__WHAT IS BEING ASKED__
Repeat the lines from the line with "dimensions, mettant en" to the line with "- Participer à" in the listing below, keeping both end lines and adding nothing.

§

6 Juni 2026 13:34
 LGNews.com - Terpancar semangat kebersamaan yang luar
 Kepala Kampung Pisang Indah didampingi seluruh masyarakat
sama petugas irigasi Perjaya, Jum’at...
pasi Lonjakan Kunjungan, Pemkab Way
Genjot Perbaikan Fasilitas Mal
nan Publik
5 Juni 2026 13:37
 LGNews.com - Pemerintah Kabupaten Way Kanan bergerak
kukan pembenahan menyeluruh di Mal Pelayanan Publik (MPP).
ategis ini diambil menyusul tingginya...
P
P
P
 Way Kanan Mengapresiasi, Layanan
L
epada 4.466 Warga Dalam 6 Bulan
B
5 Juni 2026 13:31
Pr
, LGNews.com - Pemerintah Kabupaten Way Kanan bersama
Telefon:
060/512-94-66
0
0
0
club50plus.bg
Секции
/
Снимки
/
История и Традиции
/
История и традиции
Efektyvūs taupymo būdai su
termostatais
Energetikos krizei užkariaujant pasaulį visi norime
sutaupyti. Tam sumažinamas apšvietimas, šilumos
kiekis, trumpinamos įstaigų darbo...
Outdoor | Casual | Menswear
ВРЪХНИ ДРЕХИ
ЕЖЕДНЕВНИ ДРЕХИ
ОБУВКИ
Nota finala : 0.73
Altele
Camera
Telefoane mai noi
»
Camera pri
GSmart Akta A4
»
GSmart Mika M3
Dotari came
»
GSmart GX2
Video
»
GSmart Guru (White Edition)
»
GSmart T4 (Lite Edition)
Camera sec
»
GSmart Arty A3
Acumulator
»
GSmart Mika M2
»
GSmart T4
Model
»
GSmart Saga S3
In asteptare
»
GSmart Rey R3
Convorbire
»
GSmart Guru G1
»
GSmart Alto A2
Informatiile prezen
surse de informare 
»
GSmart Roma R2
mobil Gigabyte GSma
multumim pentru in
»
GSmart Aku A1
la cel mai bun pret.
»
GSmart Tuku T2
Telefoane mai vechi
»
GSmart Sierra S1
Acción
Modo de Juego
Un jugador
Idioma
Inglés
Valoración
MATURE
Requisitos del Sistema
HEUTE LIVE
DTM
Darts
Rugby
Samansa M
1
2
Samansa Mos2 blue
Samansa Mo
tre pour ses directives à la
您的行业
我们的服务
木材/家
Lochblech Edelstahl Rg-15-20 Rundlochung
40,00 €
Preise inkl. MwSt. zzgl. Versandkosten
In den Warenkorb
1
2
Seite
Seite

§

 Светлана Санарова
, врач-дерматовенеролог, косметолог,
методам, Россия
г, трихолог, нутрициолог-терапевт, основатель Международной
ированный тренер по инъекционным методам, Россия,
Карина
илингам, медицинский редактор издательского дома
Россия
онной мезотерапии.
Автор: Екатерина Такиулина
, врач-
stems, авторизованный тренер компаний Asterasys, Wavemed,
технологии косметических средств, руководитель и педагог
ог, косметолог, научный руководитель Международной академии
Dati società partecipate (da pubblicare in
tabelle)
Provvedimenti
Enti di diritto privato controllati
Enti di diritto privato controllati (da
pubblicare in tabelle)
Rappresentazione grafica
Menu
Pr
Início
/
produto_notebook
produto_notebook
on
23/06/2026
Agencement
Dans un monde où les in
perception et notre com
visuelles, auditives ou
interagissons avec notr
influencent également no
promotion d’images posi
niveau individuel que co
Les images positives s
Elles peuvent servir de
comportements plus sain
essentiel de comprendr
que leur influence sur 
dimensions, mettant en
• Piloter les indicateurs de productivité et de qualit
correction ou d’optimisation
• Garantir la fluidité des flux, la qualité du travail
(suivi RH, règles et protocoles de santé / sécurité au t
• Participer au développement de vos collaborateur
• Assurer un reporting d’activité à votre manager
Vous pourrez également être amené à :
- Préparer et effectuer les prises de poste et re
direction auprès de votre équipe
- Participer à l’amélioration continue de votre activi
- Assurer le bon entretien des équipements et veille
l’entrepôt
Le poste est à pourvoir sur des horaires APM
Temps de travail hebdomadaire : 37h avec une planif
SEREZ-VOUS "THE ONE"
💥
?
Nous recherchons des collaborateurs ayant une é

§

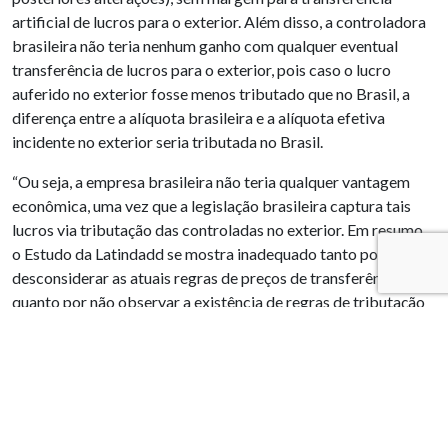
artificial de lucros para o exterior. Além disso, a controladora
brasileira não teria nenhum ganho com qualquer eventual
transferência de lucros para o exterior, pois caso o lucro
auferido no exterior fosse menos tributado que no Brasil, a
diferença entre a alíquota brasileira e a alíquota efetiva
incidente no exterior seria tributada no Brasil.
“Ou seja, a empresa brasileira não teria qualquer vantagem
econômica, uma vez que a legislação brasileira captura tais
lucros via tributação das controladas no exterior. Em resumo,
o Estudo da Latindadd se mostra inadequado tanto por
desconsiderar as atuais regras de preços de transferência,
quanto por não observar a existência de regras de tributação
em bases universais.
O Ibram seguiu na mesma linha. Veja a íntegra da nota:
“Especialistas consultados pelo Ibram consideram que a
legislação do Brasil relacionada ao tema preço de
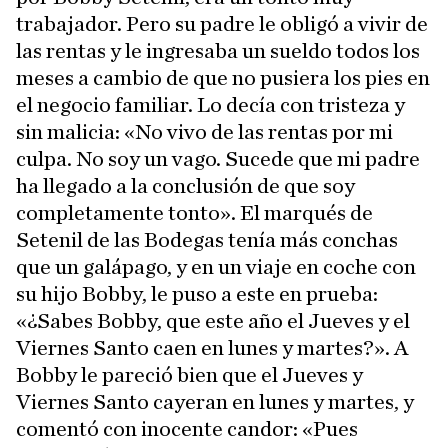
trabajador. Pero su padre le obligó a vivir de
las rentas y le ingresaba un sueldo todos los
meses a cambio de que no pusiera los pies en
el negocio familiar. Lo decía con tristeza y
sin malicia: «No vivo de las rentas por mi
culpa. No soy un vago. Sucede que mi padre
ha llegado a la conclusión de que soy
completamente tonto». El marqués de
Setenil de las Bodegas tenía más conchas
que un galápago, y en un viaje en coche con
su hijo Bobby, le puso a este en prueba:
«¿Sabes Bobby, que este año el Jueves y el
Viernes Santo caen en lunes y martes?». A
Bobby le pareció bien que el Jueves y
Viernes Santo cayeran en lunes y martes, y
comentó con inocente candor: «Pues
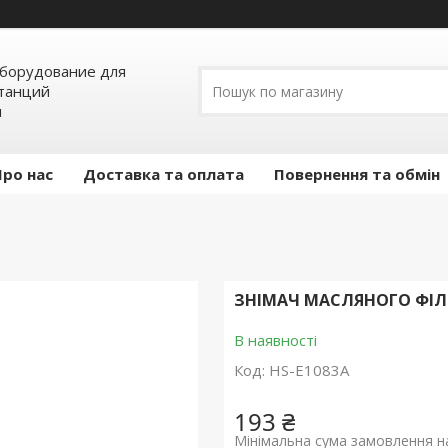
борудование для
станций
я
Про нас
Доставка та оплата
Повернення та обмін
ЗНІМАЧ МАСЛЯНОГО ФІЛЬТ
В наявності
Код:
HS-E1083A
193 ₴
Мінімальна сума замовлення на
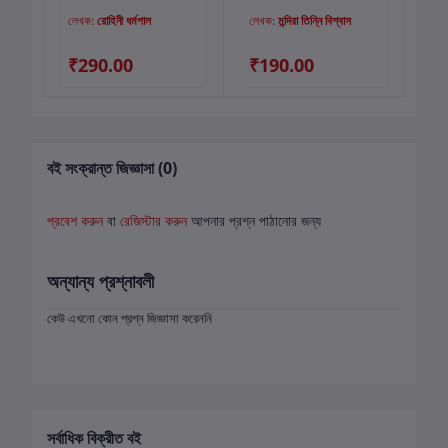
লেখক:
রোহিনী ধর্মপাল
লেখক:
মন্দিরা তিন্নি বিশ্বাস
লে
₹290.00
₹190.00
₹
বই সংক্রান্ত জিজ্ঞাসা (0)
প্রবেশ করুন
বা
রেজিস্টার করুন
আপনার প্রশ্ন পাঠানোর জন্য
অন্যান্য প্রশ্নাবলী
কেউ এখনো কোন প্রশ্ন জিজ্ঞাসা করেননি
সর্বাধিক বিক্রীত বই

§

__OUTPUT OF THE TASK__
dimensions, mettant en
• Piloter les indicateurs de productivité et de qualit
correction ou d’optimisation
• Garantir la fluidité des flux, la qualité du travail
(suivi RH, règles et protocoles de santé / sécurité au t
• Participer au développement de vos collaborateur
• Assurer un reporting d’activité à votre manager
Vous pourrez également être amené à :
- Préparer et effectuer les prises de poste et re
direction auprès de votre équipe
- Participer à l’amélioration continue de votre activi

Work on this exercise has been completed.